Intraocular pressure and systemic blood pressure: longitudinal perspective: the Beaver Dam Eye Study.

Kleins Lab // Publications // Mar 01 2005

PubMed ID: 15722304

Author(s): Klein BE, Klein R, Knudtson MD. Intraocular pressure and systemic blood pressure: longitudinal perspective: the Beaver Dam Eye Study. Br J Ophthalmol. 2005 Mar;89(3):284-7. PMID 15722304

Journal: The British Journal Of Ophthalmology, Volume 89, Issue 3, Mar 2005

AIM To investigate the relation between change in systemic blood pressures and change in intraocular pressure.

METHODS This was a population based study of people 43-86 years old living in Beaver Dam, Wisconsin. Measurements at baseline (1988-90) and 5 year follow up of systemic blood pressures, intraocular pressures, and history of use of blood pressure medications.

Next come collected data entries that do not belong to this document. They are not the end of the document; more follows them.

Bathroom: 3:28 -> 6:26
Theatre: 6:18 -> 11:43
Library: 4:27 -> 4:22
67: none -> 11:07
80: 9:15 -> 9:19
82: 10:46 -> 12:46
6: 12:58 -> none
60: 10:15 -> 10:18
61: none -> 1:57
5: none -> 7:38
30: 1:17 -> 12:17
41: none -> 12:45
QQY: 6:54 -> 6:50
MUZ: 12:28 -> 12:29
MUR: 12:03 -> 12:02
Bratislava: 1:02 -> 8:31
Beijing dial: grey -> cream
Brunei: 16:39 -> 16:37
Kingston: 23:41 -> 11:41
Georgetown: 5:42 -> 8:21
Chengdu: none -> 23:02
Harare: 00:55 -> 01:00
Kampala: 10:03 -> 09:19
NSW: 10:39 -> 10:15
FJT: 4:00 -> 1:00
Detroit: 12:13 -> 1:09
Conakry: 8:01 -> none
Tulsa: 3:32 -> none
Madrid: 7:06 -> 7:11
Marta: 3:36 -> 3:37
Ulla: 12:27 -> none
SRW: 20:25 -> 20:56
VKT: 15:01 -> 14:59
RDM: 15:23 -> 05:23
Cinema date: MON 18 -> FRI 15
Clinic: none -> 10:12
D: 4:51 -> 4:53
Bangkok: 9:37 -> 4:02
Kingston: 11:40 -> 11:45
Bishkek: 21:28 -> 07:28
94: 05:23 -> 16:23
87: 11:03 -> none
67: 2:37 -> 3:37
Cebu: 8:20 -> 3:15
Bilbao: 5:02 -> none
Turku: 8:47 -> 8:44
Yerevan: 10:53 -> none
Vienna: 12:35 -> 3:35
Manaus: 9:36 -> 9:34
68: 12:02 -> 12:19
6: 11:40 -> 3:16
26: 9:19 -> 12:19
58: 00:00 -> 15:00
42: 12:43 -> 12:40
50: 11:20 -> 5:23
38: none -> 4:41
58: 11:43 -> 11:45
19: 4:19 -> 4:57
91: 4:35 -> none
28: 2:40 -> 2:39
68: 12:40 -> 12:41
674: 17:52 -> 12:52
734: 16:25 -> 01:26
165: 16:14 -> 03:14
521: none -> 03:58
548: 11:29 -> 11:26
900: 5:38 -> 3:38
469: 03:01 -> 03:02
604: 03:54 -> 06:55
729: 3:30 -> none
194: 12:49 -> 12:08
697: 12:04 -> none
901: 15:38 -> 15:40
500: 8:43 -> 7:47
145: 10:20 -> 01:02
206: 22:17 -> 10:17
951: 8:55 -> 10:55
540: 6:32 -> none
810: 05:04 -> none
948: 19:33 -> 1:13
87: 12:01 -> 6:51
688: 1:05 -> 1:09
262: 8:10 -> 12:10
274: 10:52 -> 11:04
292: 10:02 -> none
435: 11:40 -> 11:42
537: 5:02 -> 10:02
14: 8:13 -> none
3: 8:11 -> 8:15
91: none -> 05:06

RESULTS Intraocular pressures were significantly correlated with systolic and diastolic blood pressures at both baseline and follow up. There were significant direct correlations between changes in systemic blood pressures and changes in intraocular pressure. There was a 0.21 (95% CI: 0.16 to 0.27) mm Hg increase in IOP for a 10 mm Hg increase in systolic and 0.43 (0.35 to 0.52) mm Hg increase in IOP for a 10 mm Hg increase in diastolic blood pressure. Further adjustment for diabetes and medication use did not alter these associations. Decreased systolic or diastolic blood pressures of more than 10 mm Hg over 5 years were significantly associated with decreased IOP.

CONCLUSIONS Reduced systemic blood pressure is associated with reduced intraocular pressure. This finding should be evaluated in other studies, especially with respect to the possibility of resultant decreased risk of open angle glaucoma.